**Exercise**: Each record is to be printed exactly as given, down to the last mark.

**Records for processing**:
"""
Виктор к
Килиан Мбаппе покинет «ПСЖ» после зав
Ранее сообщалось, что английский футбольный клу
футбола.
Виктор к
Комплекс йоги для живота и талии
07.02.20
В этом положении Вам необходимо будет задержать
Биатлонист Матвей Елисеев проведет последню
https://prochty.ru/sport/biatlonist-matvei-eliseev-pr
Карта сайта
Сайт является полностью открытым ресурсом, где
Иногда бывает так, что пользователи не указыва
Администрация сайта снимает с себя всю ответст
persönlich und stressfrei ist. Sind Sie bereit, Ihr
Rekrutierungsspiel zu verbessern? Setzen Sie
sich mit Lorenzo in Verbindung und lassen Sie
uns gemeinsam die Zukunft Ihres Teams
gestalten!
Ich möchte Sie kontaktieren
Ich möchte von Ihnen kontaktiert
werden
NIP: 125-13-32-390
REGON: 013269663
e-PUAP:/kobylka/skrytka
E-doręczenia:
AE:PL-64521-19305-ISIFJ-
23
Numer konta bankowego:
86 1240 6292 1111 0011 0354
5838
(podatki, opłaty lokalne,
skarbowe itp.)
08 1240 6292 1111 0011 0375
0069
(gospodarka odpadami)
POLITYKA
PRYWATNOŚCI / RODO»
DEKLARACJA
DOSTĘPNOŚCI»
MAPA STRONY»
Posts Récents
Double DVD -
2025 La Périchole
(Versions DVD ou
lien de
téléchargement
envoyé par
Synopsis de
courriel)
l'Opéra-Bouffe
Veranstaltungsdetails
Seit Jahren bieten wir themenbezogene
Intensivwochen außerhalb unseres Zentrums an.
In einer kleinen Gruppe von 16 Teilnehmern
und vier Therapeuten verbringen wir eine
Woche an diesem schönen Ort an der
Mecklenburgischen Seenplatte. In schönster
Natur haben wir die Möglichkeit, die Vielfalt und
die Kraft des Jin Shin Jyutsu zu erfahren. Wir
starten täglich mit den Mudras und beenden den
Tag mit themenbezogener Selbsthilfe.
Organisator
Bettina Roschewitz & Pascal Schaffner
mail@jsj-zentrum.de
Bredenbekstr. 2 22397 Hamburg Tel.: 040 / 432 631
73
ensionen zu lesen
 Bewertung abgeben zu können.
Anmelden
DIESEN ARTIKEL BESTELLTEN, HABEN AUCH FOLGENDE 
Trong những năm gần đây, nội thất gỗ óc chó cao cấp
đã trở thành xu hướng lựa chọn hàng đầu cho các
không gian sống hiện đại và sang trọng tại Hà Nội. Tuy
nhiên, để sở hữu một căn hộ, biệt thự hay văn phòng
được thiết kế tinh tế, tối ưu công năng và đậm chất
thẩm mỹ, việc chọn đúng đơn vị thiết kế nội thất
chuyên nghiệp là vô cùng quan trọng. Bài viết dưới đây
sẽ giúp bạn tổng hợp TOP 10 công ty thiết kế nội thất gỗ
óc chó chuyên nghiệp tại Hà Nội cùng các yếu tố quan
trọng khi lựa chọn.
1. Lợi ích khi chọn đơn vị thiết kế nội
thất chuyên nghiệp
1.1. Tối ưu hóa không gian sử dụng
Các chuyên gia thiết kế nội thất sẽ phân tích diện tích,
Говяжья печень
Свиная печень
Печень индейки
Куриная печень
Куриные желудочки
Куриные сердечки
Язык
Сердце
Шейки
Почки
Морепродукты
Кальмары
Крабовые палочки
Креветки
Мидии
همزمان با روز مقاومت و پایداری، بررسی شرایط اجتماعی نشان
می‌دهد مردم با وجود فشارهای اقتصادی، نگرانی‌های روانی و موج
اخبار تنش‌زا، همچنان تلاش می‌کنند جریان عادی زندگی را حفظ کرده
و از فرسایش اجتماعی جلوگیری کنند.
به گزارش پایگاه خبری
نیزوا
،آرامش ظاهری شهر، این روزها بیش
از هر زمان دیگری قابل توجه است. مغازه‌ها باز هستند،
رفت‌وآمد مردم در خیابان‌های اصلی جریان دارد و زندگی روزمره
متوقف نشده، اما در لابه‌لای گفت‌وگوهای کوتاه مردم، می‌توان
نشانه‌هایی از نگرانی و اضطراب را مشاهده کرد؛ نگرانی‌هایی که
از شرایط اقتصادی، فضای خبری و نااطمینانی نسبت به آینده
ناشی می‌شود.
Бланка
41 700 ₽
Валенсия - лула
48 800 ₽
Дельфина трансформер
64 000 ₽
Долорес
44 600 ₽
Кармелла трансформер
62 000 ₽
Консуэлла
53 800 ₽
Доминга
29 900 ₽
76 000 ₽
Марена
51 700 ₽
"""
**Answer to this exercise**:
Виктор к
Килиан Мбаппе покинет «ПСЖ» после зав
Ранее сообщалось, что английский футбольный клу
футбола.
Виктор к
Комплекс йоги для живота и талии
07.02.20
В этом положении Вам необходимо будет задержать
Биатлонист Матвей Елисеев проведет последню
https://prochty.ru/sport/biatlonist-matvei-eliseev-pr
Карта сайта
Сайт является полностью открытым ресурсом, где
Иногда бывает так, что пользователи не указыва
Администрация сайта снимает с себя всю ответст
persönlich und stressfrei ist. Sind Sie bereit, Ihr
Rekrutierungsspiel zu verbessern? Setzen Sie
sich mit Lorenzo in Verbindung und lassen Sie
uns gemeinsam die Zukunft Ihres Teams
gestalten!
Ich möchte Sie kontaktieren
Ich möchte von Ihnen kontaktiert
werden
NIP: 125-13-32-390
REGON: 013269663
e-PUAP:/kobylka/skrytka
E-doręczenia:
AE:PL-64521-19305-ISIFJ-
23
Numer konta bankowego:
86 1240 6292 1111 0011 0354
5838
(podatki, opłaty lokalne,
skarbowe itp.)
08 1240 6292 1111 0011 0375
0069
(gospodarka odpadami)
POLITYKA
PRYWATNOŚCI / RODO»
DEKLARACJA
DOSTĘPNOŚCI»
MAPA STRONY»
Posts Récents
Double DVD -
2025 La Périchole
(Versions DVD ou
lien de
téléchargement
envoyé par
Synopsis de
courriel)
l'Opéra-Bouffe
Veranstaltungsdetails
Seit Jahren bieten wir themenbezogene
Intensivwochen außerhalb unseres Zentrums an.
In einer kleinen Gruppe von 16 Teilnehmern
und vier Therapeuten verbringen wir eine
Woche an diesem schönen Ort an der
Mecklenburgischen Seenplatte. In schönster
Natur haben wir die Möglichkeit, die Vielfalt und
die Kraft des Jin Shin Jyutsu zu erfahren. Wir
starten täglich mit den Mudras und beenden den
Tag mit themenbezogener Selbsthilfe.
Organisator
Bettina Roschewitz & Pascal Schaffner
mail@jsj-zentrum.de
Bredenbekstr. 2 22397 Hamburg Tel.: 040 / 432 631
73
ensionen zu lesen
 Bewertung abgeben zu können.
Anmelden
DIESEN ARTIKEL BESTELLTEN, HABEN AUCH FOLGENDE 
Trong những năm gần đây, nội thất gỗ óc chó cao cấp
đã trở thành xu hướng lựa chọn hàng đầu cho các
không gian sống hiện đại và sang trọng tại Hà Nội. Tuy
nhiên, để sở hữu một căn hộ, biệt thự hay văn phòng
được thiết kế tinh tế, tối ưu công năng và đậm chất
thẩm mỹ, việc chọn đúng đơn vị thiết kế nội thất
chuyên nghiệp là vô cùng quan trọng. Bài viết dưới đây
sẽ giúp bạn tổng hợp TOP 10 công ty thiết kế nội thất gỗ
óc chó chuyên nghiệp tại Hà Nội cùng các yếu tố quan
trọng khi lựa chọn.
1. Lợi ích khi chọn đơn vị thiết kế nội
thất chuyên nghiệp
1.1. Tối ưu hóa không gian sử dụng
Các chuyên gia thiết kế nội thất sẽ phân tích diện tích,
Говяжья печень
Свиная печень
Печень индейки
Куриная печень
Куриные желудочки
Куриные сердечки
Язык
Сердце
Шейки
Почки
Морепродукты
Кальмары
Крабовые палочки
Креветки
Мидии
همزمان با روز مقاومت و پایداری، بررسی شرایط اجتماعی نشان
می‌دهد مردم با وجود فشارهای اقتصادی، نگرانی‌های روانی و موج
اخبار تنش‌زا، همچنان تلاش می‌کنند جریان عادی زندگی را حفظ کرده
و از فرسایش اجتماعی جلوگیری کنند.
به گزارش پایگاه خبری
نیزوا
،آرامش ظاهری شهر، این روزها بیش
از هر زمان دیگری قابل توجه است. مغازه‌ها باز هستند،
رفت‌وآمد مردم در خیابان‌های اصلی جریان دارد و زندگی روزمره
متوقف نشده، اما در لابه‌لای گفت‌وگوهای کوتاه مردم، می‌توان
نشانه‌هایی از نگرانی و اضطراب را مشاهده کرد؛ نگرانی‌هایی که
از شرایط اقتصادی، فضای خبری و نااطمینانی نسبت به آینده
ناشی می‌شود.
Бланка
41 700 ₽
Валенсия - лула
48 800 ₽
Дельфина трансформер
64 000 ₽
Долорес
44 600 ₽
Кармелла трансформер
62 000 ₽
Консуэлла
53 800 ₽
Доминга
29 900 ₽
76 000 ₽
Марена
51 700 ₽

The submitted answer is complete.